(Data items)
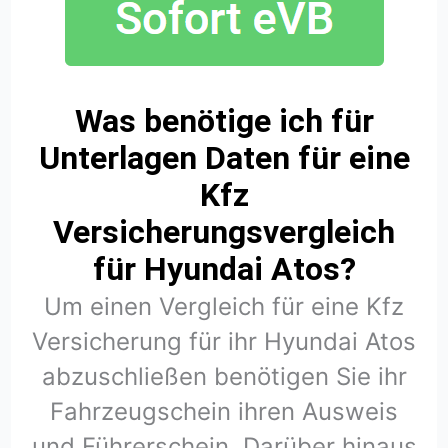
Was benötige ich für
Unterlagen Daten für eine
Kfz
Versicherungsvergleich
für Hyundai Atos?
Um einen Vergleich für eine Kfz
Versicherung für ihr Hyundai Atos
abzuschließen benötigen Sie ihr
Fahrzeugschein ihren Ausweis
und Führerschein. Darüber hinaus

Task brief:
Where does the word "Atos" appear in the records? Copy every line that holds it.

Response:
für Hyundai Atos?
Versicherung für ihr Hyundai Atos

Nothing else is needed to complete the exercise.